[Extracted page text data]

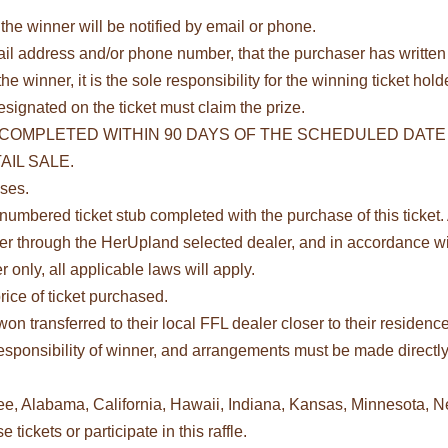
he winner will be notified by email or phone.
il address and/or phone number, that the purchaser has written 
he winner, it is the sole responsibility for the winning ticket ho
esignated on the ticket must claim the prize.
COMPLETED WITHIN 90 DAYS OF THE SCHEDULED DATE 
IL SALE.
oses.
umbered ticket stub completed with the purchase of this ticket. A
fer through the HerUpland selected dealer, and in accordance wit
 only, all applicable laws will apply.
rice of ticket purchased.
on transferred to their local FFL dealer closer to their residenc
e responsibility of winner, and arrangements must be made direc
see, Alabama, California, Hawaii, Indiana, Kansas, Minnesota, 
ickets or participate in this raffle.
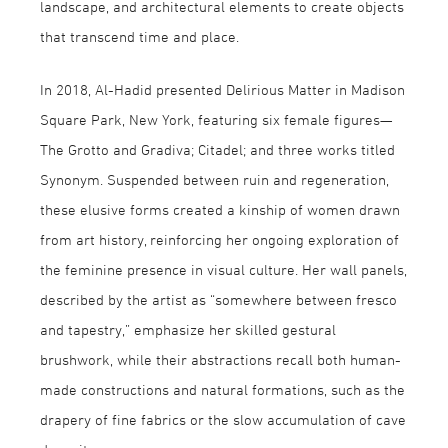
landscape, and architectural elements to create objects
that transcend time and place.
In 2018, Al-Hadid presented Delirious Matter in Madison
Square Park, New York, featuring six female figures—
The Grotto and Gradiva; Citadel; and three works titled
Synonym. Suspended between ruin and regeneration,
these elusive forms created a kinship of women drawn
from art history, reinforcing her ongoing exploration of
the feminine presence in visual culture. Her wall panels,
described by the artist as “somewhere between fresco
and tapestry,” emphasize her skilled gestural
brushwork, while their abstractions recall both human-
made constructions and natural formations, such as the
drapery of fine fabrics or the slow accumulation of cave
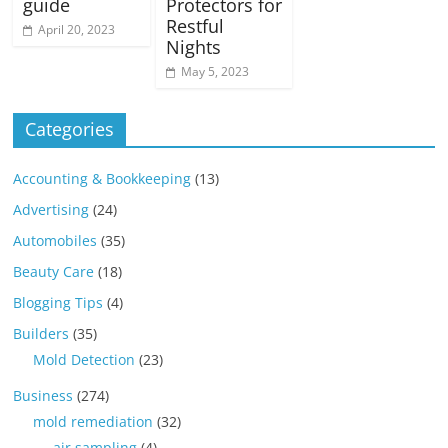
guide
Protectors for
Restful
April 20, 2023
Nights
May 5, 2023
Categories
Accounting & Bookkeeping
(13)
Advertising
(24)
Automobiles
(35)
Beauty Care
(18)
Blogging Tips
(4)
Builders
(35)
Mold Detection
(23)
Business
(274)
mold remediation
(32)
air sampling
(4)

**Problem to solve**
Could every line above be set down exactly, with the pictures omitted?

**Your response**
he winner will be notified by email or phone.
il address and/or phone number, that the purchaser has written 
he winner, it is the sole responsibility for the winning ticket ho
esignated on the ticket must claim the prize.
COMPLETED WITHIN 90 DAYS OF THE SCHEDULED DATE 
IL SALE.
oses.
umbered ticket stub completed with the purchase of this ticket. A
fer through the HerUpland selected dealer, and in accordance wit
 only, all applicable laws will apply.
rice of ticket purchased.
on transferred to their local FFL dealer closer to their residenc
e responsibility of winner, and arrangements must be made direc
see, Alabama, California, Hawaii, Indiana, Kansas, Minnesota, 
ickets or participate in this raffle.
landscape, and architectural elements to create objects
that transcend time and place.
In 2018, Al-Hadid presented Delirious Matter in Madison
Square Park, New York, featuring six female figures—
The Grotto and Gradiva; Citadel; and three works titled
Synonym. Suspended between ruin and regeneration,
these elusive forms created a kinship of women drawn
from art history, reinforcing her ongoing exploration of
the feminine presence in visual culture. Her wall panels,
described by the artist as “somewhere between fresco
and tapestry,” emphasize her skilled gestural
brushwork, while their abstractions recall both human-
made constructions and natural formations, such as the
drapery of fine fabrics or the slow accumulation of cave
guide
Protectors for
Restful
April 20, 2023
Nights
May 5, 2023
Categories
Accounting & Bookkeeping
(13)
Advertising
(24)
Automobiles
(35)
Beauty Care
(18)
Blogging Tips
(4)
Builders
(35)
Mold Detection
(23)
Business
(274)
mold remediation
(32)
air sampling
(4)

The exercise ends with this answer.